- Born: Wu Duanren August 17, 1980 (age 44) Fujian, China
- Citizenship: Chinese
- Occupation(s): Businessman, police officer (former)
- Years active: 2019–2023 (Philippines operations)

= Wu Duanren =

Chinese businessman

Wu Duanren (吴端仁; born on August 17, 1980, in Fujian, China) is a Chinese businessman in the Philippines.

==Background==
Wu according to Cassandra Ong was formerly a police officer in China and a government worker.

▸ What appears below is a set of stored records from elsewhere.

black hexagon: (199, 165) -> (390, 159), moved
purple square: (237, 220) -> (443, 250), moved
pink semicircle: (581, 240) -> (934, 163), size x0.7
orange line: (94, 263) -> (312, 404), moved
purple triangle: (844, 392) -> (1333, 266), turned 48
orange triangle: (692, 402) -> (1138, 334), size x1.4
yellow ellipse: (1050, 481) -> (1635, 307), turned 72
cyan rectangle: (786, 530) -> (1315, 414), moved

Wu has been operating in the Philippines since 2019 and is the executive of Whirlwind Corporation. He is alleged to be behind the establishment of Philippine offshore gaming operator (POGO) hubs in various locations in the Philippines. Whirlwind allegedly leased land to Lucky South 99 to set up a POGO hub in Porac, Pampanga.

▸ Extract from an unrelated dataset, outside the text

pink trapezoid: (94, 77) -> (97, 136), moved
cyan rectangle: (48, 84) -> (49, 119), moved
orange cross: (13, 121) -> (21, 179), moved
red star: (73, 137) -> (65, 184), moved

Zhang Jie is allegedly the president of Lucky South 99 and an associate of Wu. The Straits Times reports that Wu is the chief executive officer and director of Dr Wu Investment Holding in Singapore, a company registered by Zheng.

Wu along with Zheng allegedly facilitated dismissed Bamban mayor's Alice Guo's escape from the Philippines. Guo herself is questioned over her links to POGO operations in her town and her Filipino citizenship. Wu himself was last reported to being in the Philippines on June 11, 2023, and is believed to be based outside the country already.

==Personal life==
Cassandra Ong has Wu as her baptismal godfather. Ong says that Wu treated him as his own daughter after Ong's mother's death in 2017.